On August 4, 2014, the United States Department of Justice ("DOJ") announced a settlement of a staggering $98.15 million with the nation's largest operator of acute care hospitals ("Health System"). The settlement resolves multiple lawsuits filed under the qui tam (whistleblower) provisions of the federal False Claims Act that prohibits a person from knowingly presenting, or causing to be presented, a false or fraudulent claim to the United States government seeking payment from the federal treasury. The settlement also requires the Health System to enter into a five-year corporate integrity agreement ("CIA") with the Department of Health and Human Services Office of the Inspector General ("OIG") under which the Health System must undertake significant compliance efforts including engaging independent review organizations to review the accuracy of the Health System's governmental health care program claims for inpatient services. The settlement announcement can be found here.
The settlement illustrates the trend towards broad coordination and cooperation between disparate government agencies, in this case, U.S. Attorneys' Offices distributed across five states; the DOJ; OIG; the Department of Defense's Defense Health Agency - Program Integrity Office; and the FBI.

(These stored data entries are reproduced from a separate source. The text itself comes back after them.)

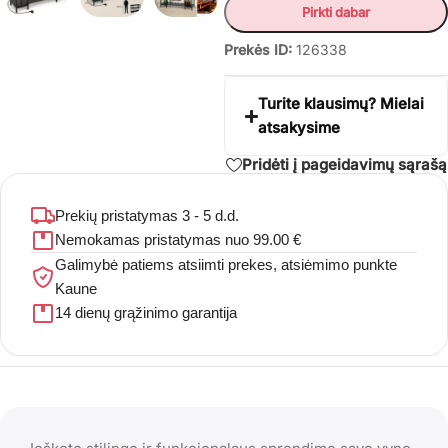
Pirkti dabar
Prekės ID:
126338
Turite klausimų? Mielai
atsakysime
Pridėti į pageidavimų sąrašą
Prekių pristatymas 3 - 5 d.d.
Nemokamas pristatymas nuo 99.00 €
Galimybė patiems atsiimti prekes, atsiėmimo punkte
Kaune
14 dienų grąžinimo garantija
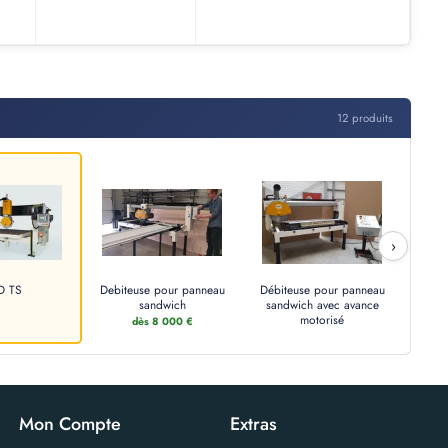
12 produits
›
D TS
Debiteuse pour panneau
Débiteuse pour panneau
sandwich
sandwich avec avance
motorisé
dès 8 000 €
Mon Compte
Extras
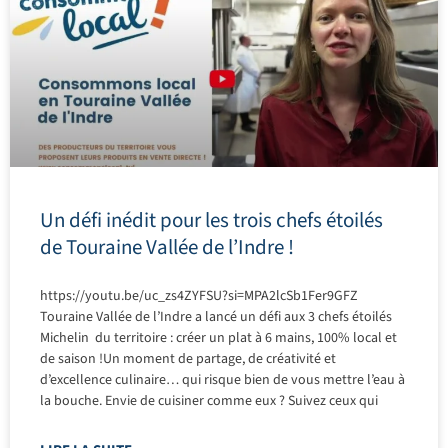
Un défi inédit pour les trois chefs étoilés
de Touraine Vallée de l’Indre !
https://youtu.be/uc_zs4ZYFSU?si=MPA2lcSb1Fer9GFZ
Touraine Vallée de l’Indre a lancé un défi aux 3 chefs étoilés
Michelin du territoire : créer un plat à 6 mains, 100% local et
de saison !Un moment de partage, de créativité et
d’excellence culinaire… qui risque bien de vous mettre l’eau à
la bouche. Envie de cuisiner comme eux ? Suivez ceux qui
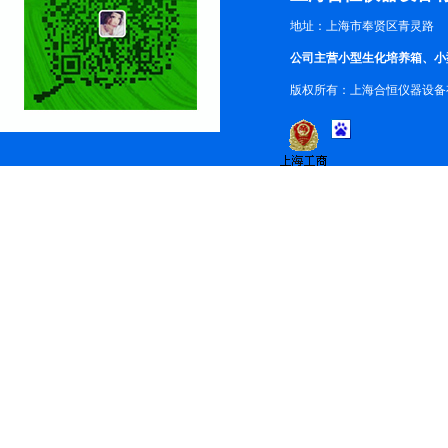
地址：上海市奉贤区青灵路
公司主营小型生化培养箱、小
版权所有：上海合恒仪器设备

Details of the FCA Allegation
The U.S. alleged that from 2005 through 2010, the Health System "engaged in a deliberate corporate-driven scheme" to increase inpatient admissions of Medicare, Medicaid and TRICARE beneficiaries at the Health System's affiliated hospitals. According to the government, a number of inpatient admissions of federal health care program beneficiaries from hospital emergency departments were "not medically necessary," and the care provided to these beneficiaries should have been provided in the less costly outpatient or observation setting.

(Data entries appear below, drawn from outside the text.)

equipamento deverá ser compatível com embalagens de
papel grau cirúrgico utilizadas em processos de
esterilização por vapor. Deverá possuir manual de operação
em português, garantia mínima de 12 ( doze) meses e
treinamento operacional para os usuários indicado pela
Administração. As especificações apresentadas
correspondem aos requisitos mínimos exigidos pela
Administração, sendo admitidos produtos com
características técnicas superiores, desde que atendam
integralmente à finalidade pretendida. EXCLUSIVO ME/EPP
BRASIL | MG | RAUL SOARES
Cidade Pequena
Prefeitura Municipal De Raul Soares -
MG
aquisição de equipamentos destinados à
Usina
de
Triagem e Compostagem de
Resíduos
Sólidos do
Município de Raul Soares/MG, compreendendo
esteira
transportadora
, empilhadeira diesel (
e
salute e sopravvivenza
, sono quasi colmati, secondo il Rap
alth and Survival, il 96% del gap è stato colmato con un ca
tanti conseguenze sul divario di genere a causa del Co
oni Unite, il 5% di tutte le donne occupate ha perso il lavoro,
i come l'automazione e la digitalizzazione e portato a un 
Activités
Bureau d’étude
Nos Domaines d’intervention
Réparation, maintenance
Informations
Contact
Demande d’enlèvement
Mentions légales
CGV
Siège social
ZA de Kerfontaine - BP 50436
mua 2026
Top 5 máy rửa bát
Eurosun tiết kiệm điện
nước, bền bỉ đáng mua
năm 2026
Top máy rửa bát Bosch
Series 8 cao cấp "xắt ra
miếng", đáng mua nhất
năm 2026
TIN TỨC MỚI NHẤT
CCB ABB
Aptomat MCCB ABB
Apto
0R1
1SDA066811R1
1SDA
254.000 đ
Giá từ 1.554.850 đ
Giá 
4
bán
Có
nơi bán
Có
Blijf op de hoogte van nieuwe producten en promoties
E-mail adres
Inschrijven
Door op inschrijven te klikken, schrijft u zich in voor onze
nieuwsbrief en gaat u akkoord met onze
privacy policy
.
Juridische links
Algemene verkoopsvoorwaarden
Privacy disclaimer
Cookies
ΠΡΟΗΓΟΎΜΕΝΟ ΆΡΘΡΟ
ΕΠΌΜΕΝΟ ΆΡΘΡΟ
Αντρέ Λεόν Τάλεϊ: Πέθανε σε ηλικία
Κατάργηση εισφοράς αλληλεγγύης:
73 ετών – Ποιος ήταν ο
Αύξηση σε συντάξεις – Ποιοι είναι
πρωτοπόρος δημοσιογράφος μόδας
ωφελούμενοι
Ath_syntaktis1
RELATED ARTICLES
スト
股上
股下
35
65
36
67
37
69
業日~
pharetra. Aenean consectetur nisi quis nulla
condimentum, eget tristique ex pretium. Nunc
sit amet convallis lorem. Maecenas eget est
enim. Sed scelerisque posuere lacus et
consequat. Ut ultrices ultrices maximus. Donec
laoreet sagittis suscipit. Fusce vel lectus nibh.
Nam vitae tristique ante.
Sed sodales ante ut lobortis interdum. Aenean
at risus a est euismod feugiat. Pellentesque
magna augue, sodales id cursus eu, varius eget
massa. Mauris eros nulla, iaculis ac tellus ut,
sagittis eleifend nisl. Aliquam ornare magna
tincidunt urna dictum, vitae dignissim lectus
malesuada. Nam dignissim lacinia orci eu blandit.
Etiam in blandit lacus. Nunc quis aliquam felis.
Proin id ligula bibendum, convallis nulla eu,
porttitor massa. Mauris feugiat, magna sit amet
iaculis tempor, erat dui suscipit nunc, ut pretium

The government also alleged that from 2005 through 2010, one of the Health System's affiliated hospitals ("Hospital") presented false claims to Medicare for certain cardiac and hemodialysis procedures performed on an inpatient basis instead of the less costly and medically appropriate outpatient basis. Further, from 2007 through 2012, the Hospital is alleged to have billed Medicare for services referred to it by a physician who was offered a medical directorship in violation of the Stark Law.
Of note, the Health System did not make any admissions of liability and also denied any wrongdoing in connection with the conduct subject of the settlement agreement. Likewise, the government did not concede that its claims were not well founded. The stated purpose of the settlement agreement was to avoid the "delay, uncertainty, inconvenience, and expense of protracted litigation of the...claims."
The Health System settlement is notable for the amount (more than $98 million), the number of hospitals involved in the alleged wrongdoing (119) and the number of whistleblowers who filed suit (9). Hospitals and other health care providers must: (i) continue to maintain vigorous compliance programs that identify and correct coding and billing problems - this may include mandatory and timely repayment of overpayments; (ii) perform regular self-audits to ferret out new problems and ensure correction of old problems; (iii) listen carefully and respond proactively to potential billing concerns expressed by employees and other key personnel - these are the folks who are in a perfect position to file False Claim Act lawsuits and they do if they believe their organizations are not taking their concerns seriously; and (iv) consider retaining health care-knowledgeable counsel who can assist with engaging coding and billing consultants to address identified potential billing issues.
Hospitals should continue to listen for CMS guidance regarding defining and paying for hospital short-stays; the two-midnight rule (providing the admitting physician must believe that a patient will need two nights in the hospital to be admitted as an inpatient) has come under sharp criticism and may be superseded by an alternate payment system.